|If you are reading this article because you are shy or are attracted to someone who is
or even if you have a shy friend or family member, please note that most forms of shyness can be taken care of with just a little bit of help. Some on your own and the rest from friends and family members who are committed to help. Only in very serious forms of shyness you will need medical help, and if that is the case, you should seek it. There are many
professional therapists and counselors that specialize in treatment of shyness and it is best if you approach them right away.
(Related article: How
to conquer shyness?)
||Let us review the case of Ashes, 17, in Martinez, GA. Just read
how much damage she has done to her self-esteem and
personality because of her shyness. She says, "I have never in my life have had a boyfriend. However, recently, I opened up a bit and found out that the guy that I have liked for years now, likes me as well. Yet there is a problem. We are both still very, very shy and he also has
never really been in a relationship. Anyway, thanks to a mutual friend he knows that I like him as well (that's how I found out about how he feels). That was about a month or two ago and we still haven't talked yet. I
gave my number to my friend to give to the guy I like but that was weeks ago. I know he is shy and that he hasn't had a chance to give me a ring so it isn't as if I am upset about it. I understand completely since I am very shy myself. I just don't know if I should give any more hints or not. I see him in school a lot and I do know I catch his eye when I walk past him. For the longest time we both did the same thing where we would purposely
avoid eye-contact when passing each other in the hallways. In fact, he still does that but when I look away from him as well, a friend will tell me that he will look straight at me. Although this is a cute game, I would much rather begin talking to him. However, I can be very patient and give him as much time as he needs. What I really want is for him to feel comfortable around me. If I keep telling myself that he is just as afraid as I am then I can at least muster the confidence to wave or
wink at him flirtatiously (and then smile really big and look sheepishly away). Hey, I think if I wave, he probably won't respond because he'd be too shy too. But that's cute. Anyway, if you could give me some advice that would be so lovely. I have been a fan of
mynippon.com for a while now and haven't really sent anything in before. I hope you can help me."

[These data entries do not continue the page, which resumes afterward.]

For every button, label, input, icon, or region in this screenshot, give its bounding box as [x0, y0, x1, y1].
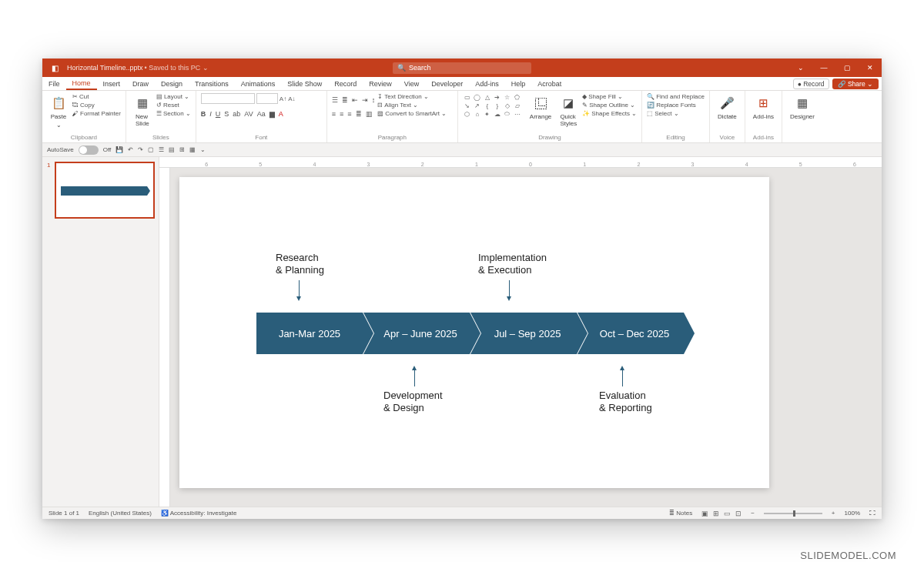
- shadow-button[interactable]: ab: [233, 110, 240, 118]
- timeline-segment[interactable]: Jul – Sep 2025: [470, 313, 577, 354]
- indent-inc-button[interactable]: ⇥: [362, 96, 368, 104]
- shapes-gallery[interactable]: ▭◯△➔☆⬠ ↘↗{}◇▱ ⬡⌂✦☁⬭⋯: [463, 93, 524, 118]
- shape-outline-button[interactable]: ✎ Shape Outline ⌄: [582, 102, 637, 109]
- autosave-toggle[interactable]: [79, 146, 99, 155]
- format-painter-button[interactable]: 🖌 Format Painter: [72, 110, 121, 117]
- font-size-select[interactable]: [256, 93, 278, 104]
- notes-button[interactable]: ≣ Notes: [669, 510, 692, 517]
- slide-thumbnail[interactable]: [55, 162, 155, 219]
- normal-view-icon[interactable]: ▣: [701, 510, 708, 517]
- indent-dec-button[interactable]: ⇤: [352, 96, 358, 104]
- share-button[interactable]: 🔗 Share ⌄: [832, 79, 879, 89]
- search-input[interactable]: 🔍 Search: [393, 62, 531, 74]
- callout-bottom-1[interactable]: Development & Design: [383, 370, 443, 415]
- tab-acrobat[interactable]: Acrobat: [531, 77, 567, 90]
- save-status[interactable]: • Saved to this PC ⌄: [145, 64, 209, 72]
- tab-view[interactable]: View: [398, 77, 425, 90]
- maximize-button[interactable]: ▢: [835, 59, 859, 77]
- font-family-select[interactable]: [201, 93, 255, 104]
- undo-icon[interactable]: ↶: [128, 146, 133, 153]
- paste-button[interactable]: 📋Paste⌄: [47, 93, 70, 130]
- tab-slideshow[interactable]: Slide Show: [281, 77, 328, 90]
- callout-bottom-2[interactable]: Evaluation & Reporting: [599, 370, 652, 415]
- callout-top-2[interactable]: Implementation & Execution: [478, 252, 547, 297]
- columns-button[interactable]: ▥: [366, 110, 373, 118]
- slide-counter[interactable]: Slide 1 of 1: [49, 510, 79, 517]
- thumbnail-pane[interactable]: 1: [42, 157, 159, 507]
- tab-draw[interactable]: Draw: [126, 77, 155, 90]
- shape-fill-button[interactable]: ◆ Shape Fill ⌄: [582, 93, 637, 100]
- zoom-slider[interactable]: [764, 513, 822, 514]
- tab-insert[interactable]: Insert: [97, 77, 127, 90]
- tab-addins[interactable]: Add-ins: [469, 77, 505, 90]
- tab-transitions[interactable]: Transitions: [189, 77, 235, 90]
- reading-view-icon[interactable]: ▭: [724, 510, 731, 517]
- tab-design[interactable]: Design: [155, 77, 189, 90]
- new-slide-button[interactable]: ▦New Slide: [131, 93, 154, 129]
- align-center-button[interactable]: ≡: [340, 110, 343, 118]
- cut-button[interactable]: ✂ Cut: [72, 93, 121, 100]
- line-spacing-button[interactable]: ↕: [372, 96, 376, 104]
- underline-button[interactable]: U: [216, 110, 221, 118]
- ribbon-display-icon[interactable]: ⌄: [789, 59, 812, 77]
- tab-animations[interactable]: Animations: [235, 77, 282, 90]
- timeline-segment[interactable]: Oct – Dec 2025: [578, 313, 684, 354]
- find-button[interactable]: 🔍 Find and Replace: [647, 93, 705, 100]
- qat-icon[interactable]: ▤: [169, 146, 175, 153]
- callout-top-1[interactable]: Research & Planning: [276, 252, 324, 297]
- shape-effects-button[interactable]: ✨ Shape Effects ⌄: [582, 110, 637, 117]
- justify-button[interactable]: ≣: [356, 110, 362, 118]
- sorter-view-icon[interactable]: ⊞: [713, 510, 719, 517]
- spacing-button[interactable]: AV: [244, 110, 253, 118]
- tab-help[interactable]: Help: [505, 77, 532, 90]
- font-color-button[interactable]: A: [279, 110, 283, 118]
- strike-button[interactable]: S: [224, 110, 229, 118]
- slide-editor[interactable]: 6543210123456 Research & Planning Implem…: [159, 157, 882, 507]
- grow-font-icon[interactable]: A↑: [280, 95, 286, 102]
- replace-button[interactable]: 🔄 Replace Fonts: [647, 102, 705, 109]
- qat-more-icon[interactable]: ⌄: [200, 146, 206, 153]
- slide-canvas[interactable]: Research & Planning Implementation & Exe…: [179, 177, 769, 488]
- select-button[interactable]: ⬚ Select ⌄: [647, 110, 705, 117]
- smartart-button[interactable]: ▨ Convert to SmartArt ⌄: [377, 110, 447, 117]
- bold-button[interactable]: B: [201, 110, 206, 118]
- slideshow-view-icon[interactable]: ⊡: [735, 510, 742, 517]
- section-button[interactable]: ☰ Section ⌄: [156, 110, 191, 117]
- addins-button[interactable]: ⊞Add-ins: [750, 93, 777, 122]
- shrink-font-icon[interactable]: A↓: [288, 95, 295, 102]
- redo-icon[interactable]: ↷: [138, 146, 143, 153]
- align-left-button[interactable]: ≡: [332, 110, 336, 118]
- tab-home[interactable]: Home: [66, 77, 97, 90]
- highlight-button[interactable]: ▆: [270, 110, 275, 118]
- qat-icon[interactable]: ☰: [159, 146, 164, 153]
- tab-file[interactable]: File: [42, 77, 66, 90]
- copy-button[interactable]: ⿻ Copy: [72, 102, 121, 109]
- fit-window-icon[interactable]: ⛶: [869, 510, 875, 517]
- zoom-out-button[interactable]: −: [751, 510, 755, 517]
- zoom-in-button[interactable]: +: [832, 510, 835, 517]
- bullets-button[interactable]: ☰: [332, 96, 338, 104]
- reset-button[interactable]: ↺ Reset: [156, 102, 191, 109]
- layout-button[interactable]: ▤ Layout ⌄: [156, 93, 191, 100]
- tab-review[interactable]: Review: [363, 77, 398, 90]
- tab-developer[interactable]: Developer: [425, 77, 469, 90]
- timeline-segment[interactable]: Jan-Mar 2025: [256, 313, 363, 354]
- qat-icon[interactable]: ▢: [148, 146, 154, 153]
- tab-record[interactable]: Record: [328, 77, 363, 90]
- qat-icon[interactable]: ⊞: [179, 146, 185, 153]
- designer-button[interactable]: ▦Designer: [787, 93, 818, 122]
- align-text-button[interactable]: ⊟ Align Text ⌄: [377, 102, 447, 109]
- quick-styles-button[interactable]: ◪Quick Styles: [557, 93, 580, 129]
- timeline-segment[interactable]: Apr – June 2025: [363, 313, 470, 354]
- text-direction-button[interactable]: ↧ Text Direction ⌄: [377, 93, 447, 100]
- language-status[interactable]: English (United States): [89, 510, 152, 517]
- numbers-button[interactable]: ≣: [342, 96, 348, 104]
- qat-icon[interactable]: ▦: [189, 146, 196, 153]
- arrange-button[interactable]: ⿺Arrange: [527, 93, 554, 122]
- close-button[interactable]: ✕: [859, 59, 882, 77]
- zoom-level[interactable]: 100%: [845, 510, 860, 517]
- accessibility-status[interactable]: ♿ Accessibility: Investigate: [161, 510, 236, 517]
- minimize-button[interactable]: ―: [812, 59, 835, 77]
- record-button[interactable]: ● Record: [793, 79, 829, 89]
- case-button[interactable]: Aa: [257, 110, 266, 118]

The first thing that impresses us is that you have admitted to yourself that you need to
action to overcome your shyness. While we would encourage you to work on overcoming your shyness over the long term, here is the action plan we
recommend to deal with the current situation, that is, get you and this dream boy talking to you:
Seek the help of the mutual friend to arrange an event that will bring you two together. The event can have other people too but it should be small enough so that you two can talk. Some examples that we suggest are a hike or a picnic or just a get together at someone's home.
We understand that it can be hard since you both are so shy but when you do come face-to-face with him, do not think of him as some kind of a big deal. Just talk to him as you would talk to anyone else in your group of friends and family members. Is it too hard to talk to him as you talk to your mutual friend or to a cousin?
You do not have to
be romantic or engage in serious discussion on
global warming. Just chat about what most 17-year olds do: music,
fashion, sports, whatever you find interesting. Remember that many
shy men do not have a lot to share even when they know a lot about something. So it will be helpful to find out from the mutual friend what are one or two areas that he likes to talk about. Because you do not want to end up in a situation that after a few short replies from him, you guys run out of topics to talk. Therefore, it is better to talk about what he likes. In that case, you can be a good listener and ask many questions and if you know something then you can provide your input as well.
Finally, make sure that you
agree on the next steps. Something like, "It was really nice
to talk to you and I would love to stay in touch with you.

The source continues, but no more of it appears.